Just Landlords provided us with advice on when an apartment or house can be the best investment option.
Should you invest in a buy-to-let house or flat?
When you are investing in buy-to-let property, one of the first things you will have to decide is whether to invest in a house or flat.
Just Landlords, a provider of 5 Star rated Landlord Insurance, looks at the two options:
Deciding between a house or a flat is mostly dependent on where you want to buy, your budget, what stock is available and tenant demand in the area. You must also bear in mind what type of tenant you want to let to and your overall investment plans.
If you require assistance in making the decision, it is important to speak to a local expert, who will be able to tell you which type of property is most likely to suit your goals and advise you on what you need to consider when purchasing a house or flat.
Although every investor and situation is different, there are some basic principles that you must consider:
- Houses typically achieve higher capital appreciation than flats, but flats can be more readily available and are in greater demand in cities.
- Houses are more suited to families and student tenants, while flats are generally more in demand from young professionals and single renters.
- You are responsible for all of the maintenance and repairs of a house and its grounds. With flats, there is a requirement from all owners in the building to pay for maintenance communally. This means that you share the cost of bigger works, but you must check whether there is a sinking fund in place to cover the cost of the next batch of work – you don’t want to end up with a surprise bill for thousands of pounds worth of work that you didn’t know about.
- Flats may be subject to restrictive covenants that dictate whether the property can be let, how it can be let, and what residents can and can’t do. Assuming that a house is not listed, you’re likely to be able to do pretty much anything you want to it, but always check if you require planning permission or building control checks.
- There will more likely be the opportunity to add value to a house through extending or converting. Improving a flat is usually limited to interior decorative/cosmetic changes, although sometimes you can create another bedroom or en-suite.
The greatest difference between a house and a flat is the tenure. Houses are typically freehold, which means that you own the land on which the property stands and are therefore almost completely in control of what happens with it.
Flats, on the other hand, are leasehold, which means that there are certain things you must investigate before buying one:
- Check how many years are left on the lease, as mortgage providers are less likely to lend when a lease length drops below 80 years.
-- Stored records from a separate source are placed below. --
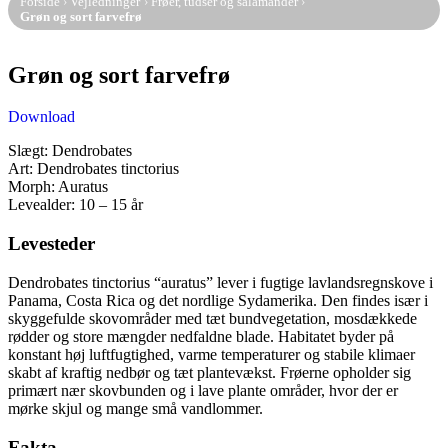
Forside
›
Vejledninger
›
Frøer, tudser og salamander
›
Grøn og sort farvefrø
Grøn og sort farvefrø
Download
Slægt: Dendrobates
Art: Dendrobates tinctorius
Morph: Auratus
Levealder: 10 – 15 år
Levesteder
Dendrobates tinctorius “auratus” lever i fugtige lavlandsregnskove i
Panama, Costa Rica og det nordlige Sydamerika. Den findes især i
skyggefulde skovområder med tæt bundvegetation, mosdækkede
rødder og store mængder nedfaldne blade. Habitatet byder på
konstant høj luftfugtighed, varme temperaturer og stabile klimaer
skabt af kraftig nedbør og tæt plantevækst. Frøerne opholder sig
primært nær skovbunden og i lave plante områder, hvor der er
mørke skjul og mange små vandlommer.
Fakta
This is because the uncertain future can reduce the value of the flat significantly, as only cash buyers can typically bid for the property.
- Find out if there are any restrictive covenants. For example, you may not actually be able to let the property at all, or only be allowed to let to one tenant. There may also be restrictions on parking, use of the communal grounds and the type of renovation work you can carry out.
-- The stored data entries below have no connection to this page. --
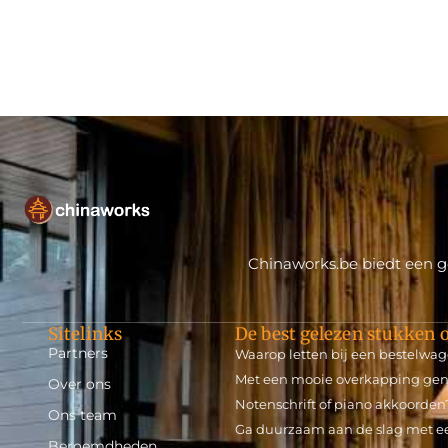
Chinaworks.be biedt een ge
Sitelinks
De best gelezen stukken o
Partners
Waarop letten bij een bestelwag
Met een mooie overkapping genie
Over ons
Notenschrift of piano akkoorden
Ons team
Ga duurzaam aan de slag met e
Beroemdheden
- Research how much the service charge is, what it covers and whether the ground rent is included. Also, check if there are limits to annual increases.
- Ask whether there is a sinking fund and when major works (such as roof repairs, water tanks and painting of the exterior) were last conducted.
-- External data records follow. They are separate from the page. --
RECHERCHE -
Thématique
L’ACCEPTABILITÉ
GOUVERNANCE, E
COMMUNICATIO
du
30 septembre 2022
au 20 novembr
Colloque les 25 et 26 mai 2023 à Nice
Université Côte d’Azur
- Find out how many of the other flats in the building are let. If none are, then you may receive complaints from other residents, who might not appreciate having tenants in the building.
If you do decide to invest in a flat, it’s important that you make sure the solicitor or licensed conveyancer you use is experienced in dealing with leasehold properties. Bear in mind that their fees are usually higher than for handling freehold transactions, due to the additional legal paperwork involved.
Whichever property type you choose, always target the right tenants to ensure that you prevent void periods and achieve the right rental income.